The CLOC Conversations Every Legal Ops Team Should Be Having

It was great to be back at CLOC this year. The conversations across sessions made it clear that legal teams are navigating a real moment of change, not just in the tools they're using, but in how they're structured, how they operate, and what they're being asked to own. Here are three themes that kept coming up.

1. When AI isn't working, look at the infrastructure first

In one session, presenters cited that 41% of organizations have no formal AI policy and more than half have no formal AI training in place, and yet the adoption is already happening. When AI doesn't deliver the results people expect, the instinct is to blame the tool. More often, it's a training and governance problem. The tool is only as reliable as the process built around it. That doesn't mean pausing adoption until every policy is in place. It means treating governance and training as active workstreams, not afterthoughts.

2. Legal Ops has evolved into a strategic function

One session on the evolving role of legal ops named something a lot of people in the room were already feeling. The function is no longer primarily about right-sourcing and efficiency metrics. Legal ops is increasingly an advisor to the GC, and GCs are sitting at the C-suite table as strategic advisors to the CEO and board, not just the people who sign off on risk.

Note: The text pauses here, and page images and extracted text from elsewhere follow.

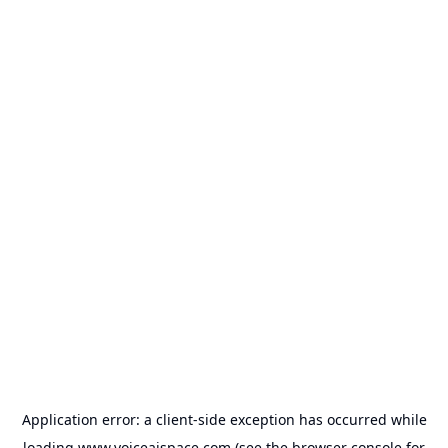
Application error: a
client
-side exception has occurred while
loading
www.voiceaispace.com
(see the
browser console
for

That expanded scope is reshaping what legal teams need to look like. What roles do you need that didn't exist three years ago, how do you hire for the intersection of process, legal, and technology, and how do you train for it? Those questions don't have clean answers yet, but they're the ones legal ops leaders are actively working through.

But building those new roles is only part of it. The consistent friction point is change management. Not the technology, not the budget, not the org chart. Getting people to change their behavior is the hardest part of the job, and it's consistently underestimated when teams are scoping new initiatives.

3. Data and process gaps don't disappear when you add technology

Several sessions came back to the same sequencing problem: teams are buying technology before they understand their data gaps, and the technology ends up masking process problems rather than solving them. The questions that belong at the front of any tech evaluation are what the goal of the data is, what you need it for, and what's missing. Technology deployed to extract and surface data is healthy. Technology deployed before you've answered those questions tends to create a different set of problems.

On the process side, a useful diagnostic came up: if the same question gets different answers depending on who you ask, or two people on your team are handling the same task differently, you don't have a documented process. Testing, documentation, and ongoing monitoring aren't optional steps, and neither is governance, even when it slows things down. When it comes to training and onboarding, showing people real examples of good use cases but also bad ones is an underused tool for building the shared understanding that makes process actually stick.

The Big Picture

Across all three conversations, the pattern was the same: the foundation matters more than the tool. Process gaps don't close themselves when you add technology, roles don't evolve without investment in training, and AI doesn't build trust on its own. Getting those things right is the work.